* **Activity**
Make an exact copy of the listing below. Pictures stay out of it.

* **Given data**
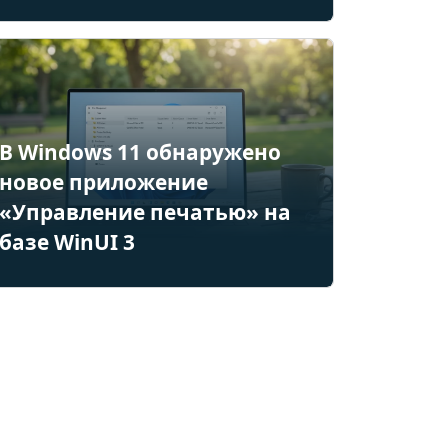
В Windows 11 обнаружено
новое приложение
«Управление печатью» на
базе WinUI 3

* **Answer to the problem**
В Windows 11 обнаружено
новое приложение
«Управление печатью» на
базе WinUI 3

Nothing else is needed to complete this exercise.